As it can be seen from conntrack output, only the first portset 7264...7279 (0x1c60...0x1c6f) is utilized, because the connlimit count is not full while NAT cannot allocate any more ports yet. The web browser on 172.24.245.144 is stalled waiting for other connections it started to establish.

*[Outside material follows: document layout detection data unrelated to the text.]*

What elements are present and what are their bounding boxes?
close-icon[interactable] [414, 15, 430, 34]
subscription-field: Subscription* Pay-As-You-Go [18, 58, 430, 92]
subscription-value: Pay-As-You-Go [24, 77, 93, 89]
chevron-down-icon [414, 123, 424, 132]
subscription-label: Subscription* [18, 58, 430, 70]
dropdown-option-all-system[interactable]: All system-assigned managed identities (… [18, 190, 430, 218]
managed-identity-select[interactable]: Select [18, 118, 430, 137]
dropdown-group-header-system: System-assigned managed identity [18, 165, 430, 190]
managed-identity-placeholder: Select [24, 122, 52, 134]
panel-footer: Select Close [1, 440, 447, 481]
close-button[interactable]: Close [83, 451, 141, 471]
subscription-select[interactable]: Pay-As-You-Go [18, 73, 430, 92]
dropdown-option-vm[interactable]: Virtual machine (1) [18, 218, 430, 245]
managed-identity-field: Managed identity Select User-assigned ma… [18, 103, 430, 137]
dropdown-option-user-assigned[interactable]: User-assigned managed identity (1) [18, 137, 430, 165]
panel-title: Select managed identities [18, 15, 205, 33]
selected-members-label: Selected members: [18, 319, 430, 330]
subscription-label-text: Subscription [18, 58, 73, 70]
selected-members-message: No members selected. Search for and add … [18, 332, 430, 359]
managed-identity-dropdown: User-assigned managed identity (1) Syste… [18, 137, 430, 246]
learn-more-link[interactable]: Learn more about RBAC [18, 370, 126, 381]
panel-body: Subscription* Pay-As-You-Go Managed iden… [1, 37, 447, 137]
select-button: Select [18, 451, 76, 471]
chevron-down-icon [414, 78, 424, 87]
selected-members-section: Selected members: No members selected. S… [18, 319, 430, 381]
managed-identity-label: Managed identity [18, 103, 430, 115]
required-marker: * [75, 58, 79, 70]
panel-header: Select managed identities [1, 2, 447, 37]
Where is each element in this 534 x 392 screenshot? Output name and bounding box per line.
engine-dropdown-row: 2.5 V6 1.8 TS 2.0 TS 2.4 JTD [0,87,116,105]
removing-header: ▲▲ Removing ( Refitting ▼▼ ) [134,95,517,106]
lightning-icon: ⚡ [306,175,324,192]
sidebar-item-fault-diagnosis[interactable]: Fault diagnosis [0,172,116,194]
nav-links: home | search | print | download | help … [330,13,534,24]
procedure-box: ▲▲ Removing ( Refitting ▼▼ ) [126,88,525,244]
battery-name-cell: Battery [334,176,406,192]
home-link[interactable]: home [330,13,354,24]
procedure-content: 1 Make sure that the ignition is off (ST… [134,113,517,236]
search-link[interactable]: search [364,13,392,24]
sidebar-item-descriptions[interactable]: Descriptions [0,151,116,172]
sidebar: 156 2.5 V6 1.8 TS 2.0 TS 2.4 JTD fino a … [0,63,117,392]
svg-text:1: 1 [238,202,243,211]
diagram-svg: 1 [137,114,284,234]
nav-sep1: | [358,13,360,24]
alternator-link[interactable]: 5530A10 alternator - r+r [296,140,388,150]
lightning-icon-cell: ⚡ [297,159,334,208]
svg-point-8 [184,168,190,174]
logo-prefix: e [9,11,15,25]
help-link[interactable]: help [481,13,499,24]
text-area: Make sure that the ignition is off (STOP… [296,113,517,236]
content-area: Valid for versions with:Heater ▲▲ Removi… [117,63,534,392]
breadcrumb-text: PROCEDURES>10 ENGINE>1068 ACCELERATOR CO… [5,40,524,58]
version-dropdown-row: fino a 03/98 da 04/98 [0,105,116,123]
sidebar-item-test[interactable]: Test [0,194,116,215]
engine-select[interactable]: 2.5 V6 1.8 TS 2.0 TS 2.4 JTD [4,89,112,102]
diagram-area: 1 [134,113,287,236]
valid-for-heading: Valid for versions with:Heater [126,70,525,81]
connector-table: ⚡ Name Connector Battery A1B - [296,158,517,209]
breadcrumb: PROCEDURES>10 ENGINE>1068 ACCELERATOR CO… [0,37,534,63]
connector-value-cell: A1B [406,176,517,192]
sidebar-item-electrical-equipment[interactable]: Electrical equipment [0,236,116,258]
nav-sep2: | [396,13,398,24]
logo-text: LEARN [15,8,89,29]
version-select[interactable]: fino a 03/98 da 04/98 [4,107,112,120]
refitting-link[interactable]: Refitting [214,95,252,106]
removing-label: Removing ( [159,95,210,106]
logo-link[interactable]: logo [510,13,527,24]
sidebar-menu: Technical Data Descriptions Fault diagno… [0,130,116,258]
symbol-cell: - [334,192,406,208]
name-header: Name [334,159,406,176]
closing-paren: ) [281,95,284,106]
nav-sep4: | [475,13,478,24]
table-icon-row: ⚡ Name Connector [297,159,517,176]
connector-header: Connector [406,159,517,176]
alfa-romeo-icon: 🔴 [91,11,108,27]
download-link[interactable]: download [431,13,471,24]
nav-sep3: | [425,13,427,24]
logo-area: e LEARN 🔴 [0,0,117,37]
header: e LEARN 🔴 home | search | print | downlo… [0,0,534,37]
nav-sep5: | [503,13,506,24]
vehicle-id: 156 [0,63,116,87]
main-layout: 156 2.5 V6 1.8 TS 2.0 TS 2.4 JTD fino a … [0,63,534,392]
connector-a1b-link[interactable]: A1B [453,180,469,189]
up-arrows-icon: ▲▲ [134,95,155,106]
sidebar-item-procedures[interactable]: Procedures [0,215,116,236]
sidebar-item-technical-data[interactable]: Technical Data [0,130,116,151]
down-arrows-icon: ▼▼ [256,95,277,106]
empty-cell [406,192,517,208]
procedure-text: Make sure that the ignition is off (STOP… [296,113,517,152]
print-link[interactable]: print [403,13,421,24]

One workaround I've seen is to distribute connections between portsets in a round-robin fashion with -m statistic --mode nth (probably equivalent to multiple --to-source statements pre 2.6.11 kernel according to iptables-extensions(8)) by MARKing packets, which alleviates the problem significantly and certainly allows more than 16 TCP connections per IPv4 host, but still does not utilize ports in the most reliable way because the selected portset could be full while other is available.

To summarize,
*My IPv4 connection over MAP-E works most of the time, but are limited to 16 TCP connections per IPv4 destination in most cases despite having 240 ports available and some IPv4-only websites fail to load due to this.
*Is there any better way to implement MAP on OpenWrt, or Linux netfilter/iptables/nftables in general, ideally as efficient as if the port allocation was continuous,
*Or if not are there any suggestions on how to implement the round-robin method inside the MAP package? Once I learn more about the internals of OpenWrt I will try to contribute.

This is my first port as a newcomer, I hope this post was appropriate.